In 1938 a Portland, Oregon pharmacist named Edwin Eugene Mayer took the first steps toward the creation of the 3D View Master; some of you may remember this device that looked similar to binoculars into which you inserted a disk; the disk incorporated 14 slides of images and whose output was 7 stereo images seen simultaneously.
At first its usage was primarily for children’s entertainment but during World War II it was used to aid the military in artillery spotting and identification.
Was this device perhaps a precursor of today’s VR world?
The terms Virtual Reality and Virtual Environment are now being used synonymously because it is an artificial environment that is created with software and presented to the user such that the user suspends belief in what is real and accepts what is digitally created as a real environment.
The simplest form of VR is any 3D mage that can be explored interactively at a personal computer/device by manipulating keys or the mouse so that the content of the image moves in some direction or zooms in or out.
More sophisticated devices include wrap-around display screens, actual rooms augmented with wearable computers, and devices that let you feel the display images – all creating an out-of-your-own-world experience.
Different users/technicians/experts differ on what exactly constitutes a true VR experience, but generally it should include:
* Three-dimensional images that appear to be life-sized from the user’s perspective.

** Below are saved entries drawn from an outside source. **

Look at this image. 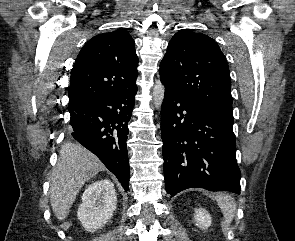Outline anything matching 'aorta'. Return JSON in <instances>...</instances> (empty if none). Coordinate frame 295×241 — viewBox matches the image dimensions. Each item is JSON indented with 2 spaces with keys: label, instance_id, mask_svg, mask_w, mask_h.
<instances>
[{
  "label": "aorta",
  "instance_id": "aorta-1",
  "mask_svg": "<svg viewBox=\"0 0 295 241\" xmlns=\"http://www.w3.org/2000/svg\"><path fill=\"white\" fill-rule=\"evenodd\" d=\"M164 94H165V87L163 85V83L158 80L156 81L154 88H153V103L154 106L159 109L162 105V102L164 100Z\"/></svg>",
  "mask_w": 295,
  "mask_h": 241
}]
</instances>
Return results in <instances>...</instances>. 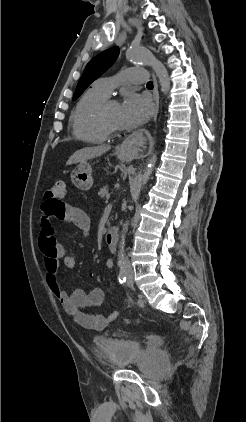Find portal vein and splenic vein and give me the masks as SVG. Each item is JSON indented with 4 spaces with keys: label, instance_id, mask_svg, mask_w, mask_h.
<instances>
[{
    "label": "portal vein and splenic vein",
    "instance_id": "portal-vein-and-splenic-vein-1",
    "mask_svg": "<svg viewBox=\"0 0 246 422\" xmlns=\"http://www.w3.org/2000/svg\"><path fill=\"white\" fill-rule=\"evenodd\" d=\"M109 198H110V195H109V194H107V196H106L107 201L109 200Z\"/></svg>",
    "mask_w": 246,
    "mask_h": 422
}]
</instances>
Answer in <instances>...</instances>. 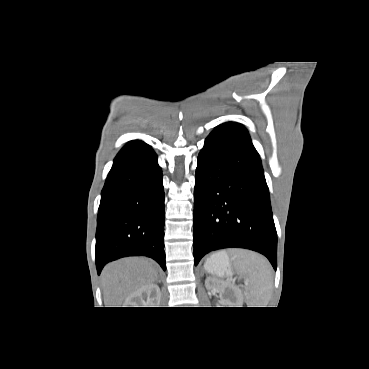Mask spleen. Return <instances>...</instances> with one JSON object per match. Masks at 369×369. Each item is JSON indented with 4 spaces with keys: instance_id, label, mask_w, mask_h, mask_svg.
Instances as JSON below:
<instances>
[{
    "instance_id": "1",
    "label": "spleen",
    "mask_w": 369,
    "mask_h": 369,
    "mask_svg": "<svg viewBox=\"0 0 369 369\" xmlns=\"http://www.w3.org/2000/svg\"><path fill=\"white\" fill-rule=\"evenodd\" d=\"M230 255L237 272L247 277L249 307H266L273 285L272 267L267 259L246 250H232Z\"/></svg>"
}]
</instances>
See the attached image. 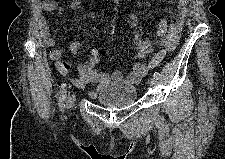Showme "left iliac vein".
<instances>
[{
	"instance_id": "obj_1",
	"label": "left iliac vein",
	"mask_w": 225,
	"mask_h": 159,
	"mask_svg": "<svg viewBox=\"0 0 225 159\" xmlns=\"http://www.w3.org/2000/svg\"><path fill=\"white\" fill-rule=\"evenodd\" d=\"M149 85H150V87H154L156 85V79L151 78L150 81H149Z\"/></svg>"
}]
</instances>
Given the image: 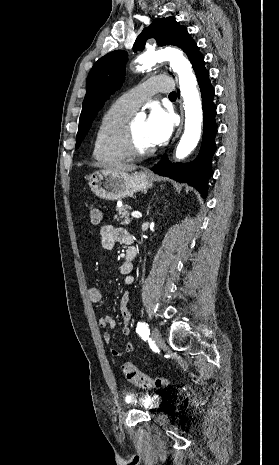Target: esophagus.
Masks as SVG:
<instances>
[{
    "mask_svg": "<svg viewBox=\"0 0 279 465\" xmlns=\"http://www.w3.org/2000/svg\"><path fill=\"white\" fill-rule=\"evenodd\" d=\"M182 124H183V121H182V123H181V125H180V127H179V129H178V132H177V134H176V137L179 136V134H180V132H181V130H182Z\"/></svg>",
    "mask_w": 279,
    "mask_h": 465,
    "instance_id": "obj_1",
    "label": "esophagus"
}]
</instances>
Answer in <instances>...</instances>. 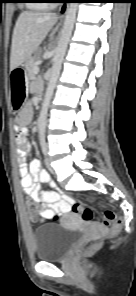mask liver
<instances>
[{
  "mask_svg": "<svg viewBox=\"0 0 136 296\" xmlns=\"http://www.w3.org/2000/svg\"><path fill=\"white\" fill-rule=\"evenodd\" d=\"M57 21L55 13L24 11L19 15L12 36L11 70L31 57ZM56 30L57 28L50 37Z\"/></svg>",
  "mask_w": 136,
  "mask_h": 296,
  "instance_id": "obj_1",
  "label": "liver"
}]
</instances>
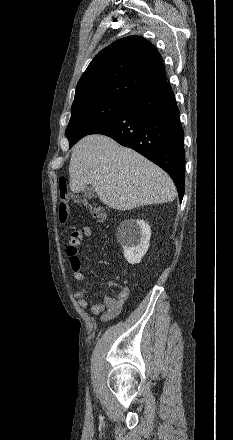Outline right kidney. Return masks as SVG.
<instances>
[{
	"instance_id": "obj_1",
	"label": "right kidney",
	"mask_w": 233,
	"mask_h": 440,
	"mask_svg": "<svg viewBox=\"0 0 233 440\" xmlns=\"http://www.w3.org/2000/svg\"><path fill=\"white\" fill-rule=\"evenodd\" d=\"M117 239L124 257L130 264H138L149 248L151 229L143 220L123 221L117 229Z\"/></svg>"
}]
</instances>
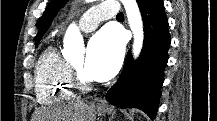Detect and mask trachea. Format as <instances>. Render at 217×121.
<instances>
[{
	"label": "trachea",
	"instance_id": "3493384b",
	"mask_svg": "<svg viewBox=\"0 0 217 121\" xmlns=\"http://www.w3.org/2000/svg\"><path fill=\"white\" fill-rule=\"evenodd\" d=\"M117 17H123V13H118Z\"/></svg>",
	"mask_w": 217,
	"mask_h": 121
}]
</instances>
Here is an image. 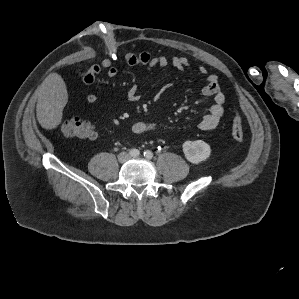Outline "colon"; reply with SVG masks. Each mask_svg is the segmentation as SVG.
<instances>
[{
    "label": "colon",
    "mask_w": 299,
    "mask_h": 299,
    "mask_svg": "<svg viewBox=\"0 0 299 299\" xmlns=\"http://www.w3.org/2000/svg\"><path fill=\"white\" fill-rule=\"evenodd\" d=\"M61 131L65 136L77 139H90L95 135L94 126L78 116L63 120ZM231 137L235 141H241L244 138L243 121L238 112L234 115Z\"/></svg>",
    "instance_id": "5ec220e1"
}]
</instances>
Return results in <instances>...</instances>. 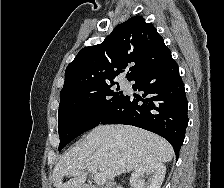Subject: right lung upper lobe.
I'll use <instances>...</instances> for the list:
<instances>
[{
	"mask_svg": "<svg viewBox=\"0 0 224 188\" xmlns=\"http://www.w3.org/2000/svg\"><path fill=\"white\" fill-rule=\"evenodd\" d=\"M170 53L153 24L134 16L117 25L101 44L79 51L66 68L61 92L112 83L129 65L126 77L132 80Z\"/></svg>",
	"mask_w": 224,
	"mask_h": 188,
	"instance_id": "obj_1",
	"label": "right lung upper lobe"
}]
</instances>
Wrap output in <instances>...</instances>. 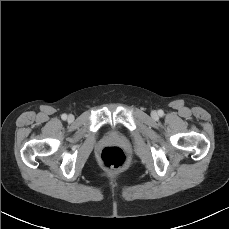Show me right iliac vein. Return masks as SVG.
Listing matches in <instances>:
<instances>
[{
  "label": "right iliac vein",
  "mask_w": 229,
  "mask_h": 229,
  "mask_svg": "<svg viewBox=\"0 0 229 229\" xmlns=\"http://www.w3.org/2000/svg\"><path fill=\"white\" fill-rule=\"evenodd\" d=\"M74 120V116L73 115H69L68 116V121H73Z\"/></svg>",
  "instance_id": "1"
}]
</instances>
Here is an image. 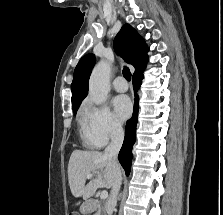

* The ability to track a user’s motions, particularly head and eye movements, and correspondingly adjust the images on the user’s display to reflect the change in perspective.
Anyone who is a gamer knows full well how far this virtual world extends, but for the average user the technology is still somewhat far-fetched.
But be aware that even our daily lives are slowly being infused with VR application software. For example 2 Board, the official Athens Airport magazine, has since 2015 used Zappar coding on their printed pages.
Unlike QR codes which are designed to be scanned and connect the user to the client’s website, the Zappar code scans the printed material and the user views an animated video… a quick and useful tool for educators, informational and publishing agencies. Visit www.zappar.com to find out how it works.
Our human environments are changing all around us, but for some, it may not be so pleasant so VR worlds are a great escape. Without a doubt, there is much more coming our way as inventors seek to conquer new worlds – virtually that is.